I have a one use case PHP application correlating and pulling policy objects directly from Oracle SM policy store using SQL. We migrated it to CA Directory with Siteminder 12.7. We are evaluating porting the application to connect to CA Directory from Oracle RDBMS.
The use case is
- I type a web agent name. It will pull out related policies, realms, auth scheme, rules, user directories etc.
-Same use case for other objects: domain, rules, user etc.
My Questions are:
If I want to port the application:
Please find my answers below :
Eric : " I type a web agent name. It will pull out related policies, realms, auth scheme, rules, user directories etc.
-Same use case for other objects: domain, rules, user etc. "
Ujwol => I am not aware of any API to pull the linked references for the child objects. What we have is an API to pull/export the linked objects for a root objects e.g. Domain, Application etc.
You can utilize Perl API for this. But I would recommend using the Policy Migration REST API as there is not much development happening on Perl API anymore. The focus is now on the REST API as it offers much more flexiblity.
You will need a minimum of PS 12.7 to access the Policy migration REST APIs.
From the doco :
Policy Object REST APIs - CA Single Sign-On - 12.8 - CA Technologies Documentation
Use the Policy Migration API to do the following tasks with the data in your policy store:
Note: All calls to the Policy Migration API require a valid token that is obtained from the Administrative Token API.
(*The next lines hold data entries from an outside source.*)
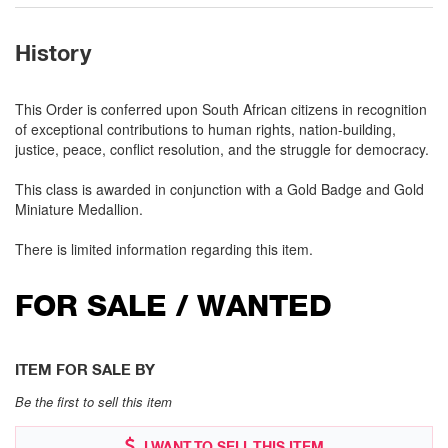
History
This Order is conferred upon South African citizens in recognition
of exceptional contributions to human rights, nation-building,
justice, peace, conflict resolution, and the struggle for democracy.
This class is awarded in conjunction with a Gold Badge and Gold
Miniature Medallion.
There is limited information regarding this item.
FOR SALE / WANTED
ITEM FOR SALE BY
Be the first to sell this item
I WANT TO SELL THIS ITEM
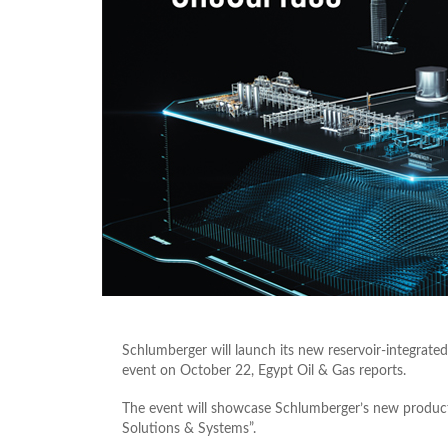
Schlumberger will launch its new reservoir-integrat
event on October 22, Egypt Oil & Gas reports.
The event will showcase Schlumberger’s new product 
Solutions & Systems”.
Use this call to export a subset of policy data by specifying one or more root objects. Only those objects that do not have a parent class can be exported. For example, to export a realm object, you specify the parent domain for the realm.
Example URL: https://adminui.example.com:8443/api/sso/services/policy/v1/deployment/export
Eric : "there tools doing similar use case available open source (proprietary or open source)"
Ujwol => Not a PHP tool, and not open source. But I know Coreblox does have CA SSO policy migration tool box. refer : CoreBlox CA SiteMinder ToolBox — CoreBlox
Coming back to your questions related to PERL API :
ERIC : "Use perl SM policy api (or other SM policy api) or directly query from LDAP policy store (Why)?"
Ujwol => PERL API does NOT allow direct access to Policy store.
Eric : "If I use perl api, the SDK has to be on the policy server? How can remote php application interface calls the perl api?"
From the doco "The Policy Management API must be installed on the machine where the target Policy Server is located. The Policy Management API cannot access a remote Policy Server. However, the policy store can be on a remote machine as long as Policy Server is configured to point to the remote policy store."
So no , you can not access the PERL API remotely.